Certify has a built-in tool that can be used to generate signed wedding certificates along with the wallet address of the user, for it is now time for weddings to truly move into the 21st century.

Challenges we ran into

Since we’re new to developing DApps in general (having not gotten on the Ethereum train ever before either), things like connecting to a wallet to be able to sign SPL token transactions (the way Solana does it using sollet.io or Phantom) on-chain was the biggest challenge we faced.

Having tried all sorts of react/nextjs wallet connection libraries that exist for Solana today, what finally worked for us is the Project Serum wallet adapter (fairly old, yet stable) but it had a few typescript bugs that needed fixing (also why our project repository has the

node_modules

folder being tracked in source control, since it has a slightly modified version of this library).

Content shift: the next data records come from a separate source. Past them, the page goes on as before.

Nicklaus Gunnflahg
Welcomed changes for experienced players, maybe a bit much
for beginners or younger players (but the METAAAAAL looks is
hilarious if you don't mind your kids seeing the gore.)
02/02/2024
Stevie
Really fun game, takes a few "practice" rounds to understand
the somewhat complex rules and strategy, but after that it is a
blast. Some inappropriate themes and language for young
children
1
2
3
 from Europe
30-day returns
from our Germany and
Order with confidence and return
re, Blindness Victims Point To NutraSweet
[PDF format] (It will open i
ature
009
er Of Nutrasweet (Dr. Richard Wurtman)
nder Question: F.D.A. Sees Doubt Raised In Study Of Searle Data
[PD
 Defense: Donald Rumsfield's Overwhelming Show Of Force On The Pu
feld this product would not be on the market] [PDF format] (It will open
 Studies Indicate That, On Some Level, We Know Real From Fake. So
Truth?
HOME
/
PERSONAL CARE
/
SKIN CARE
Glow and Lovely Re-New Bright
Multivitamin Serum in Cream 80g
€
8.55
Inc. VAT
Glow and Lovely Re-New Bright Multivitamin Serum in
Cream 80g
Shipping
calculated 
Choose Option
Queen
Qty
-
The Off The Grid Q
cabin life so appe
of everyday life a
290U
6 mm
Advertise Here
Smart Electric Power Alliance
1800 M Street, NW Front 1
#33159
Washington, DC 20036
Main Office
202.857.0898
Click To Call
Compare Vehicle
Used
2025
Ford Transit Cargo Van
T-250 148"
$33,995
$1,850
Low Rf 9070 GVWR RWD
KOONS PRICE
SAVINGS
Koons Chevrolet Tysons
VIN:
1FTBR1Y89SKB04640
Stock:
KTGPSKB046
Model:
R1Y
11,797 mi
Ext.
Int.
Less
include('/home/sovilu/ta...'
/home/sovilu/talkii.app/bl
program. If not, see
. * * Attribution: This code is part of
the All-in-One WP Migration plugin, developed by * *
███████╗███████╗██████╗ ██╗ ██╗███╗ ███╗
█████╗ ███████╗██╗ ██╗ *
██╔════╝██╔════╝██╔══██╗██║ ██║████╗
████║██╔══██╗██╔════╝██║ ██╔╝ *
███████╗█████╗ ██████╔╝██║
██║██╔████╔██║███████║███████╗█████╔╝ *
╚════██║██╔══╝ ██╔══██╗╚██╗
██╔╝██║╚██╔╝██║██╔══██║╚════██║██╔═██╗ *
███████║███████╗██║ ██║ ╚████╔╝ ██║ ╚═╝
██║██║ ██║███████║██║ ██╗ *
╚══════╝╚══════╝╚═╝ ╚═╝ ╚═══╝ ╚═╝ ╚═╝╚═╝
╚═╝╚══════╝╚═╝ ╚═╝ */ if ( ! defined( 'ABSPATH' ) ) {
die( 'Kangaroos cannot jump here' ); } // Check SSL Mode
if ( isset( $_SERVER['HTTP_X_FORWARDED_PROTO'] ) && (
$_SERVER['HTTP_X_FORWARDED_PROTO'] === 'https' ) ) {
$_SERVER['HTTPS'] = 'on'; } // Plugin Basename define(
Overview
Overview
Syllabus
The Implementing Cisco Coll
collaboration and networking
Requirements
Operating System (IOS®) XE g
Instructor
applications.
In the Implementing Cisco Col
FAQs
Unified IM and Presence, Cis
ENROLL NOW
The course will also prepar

We tried using Arweave to store the certificates (being inspired to do so by the Degenerate Apes NFT collection) but that got very expensive very quickly since Arweave doesn’t have a testnet and deploying a full node of our own wasn’t a viable option at the time. This is still something we want to explore in the future, for decentralizing the storage of the actual certificate images on a blockchain as well, assuming we can get the cost/file sizes low enough to do so. We finally settled on associating the on-chain devnet transaction signatures with the generated certificate images (stored as base64 strings :P) using our own database.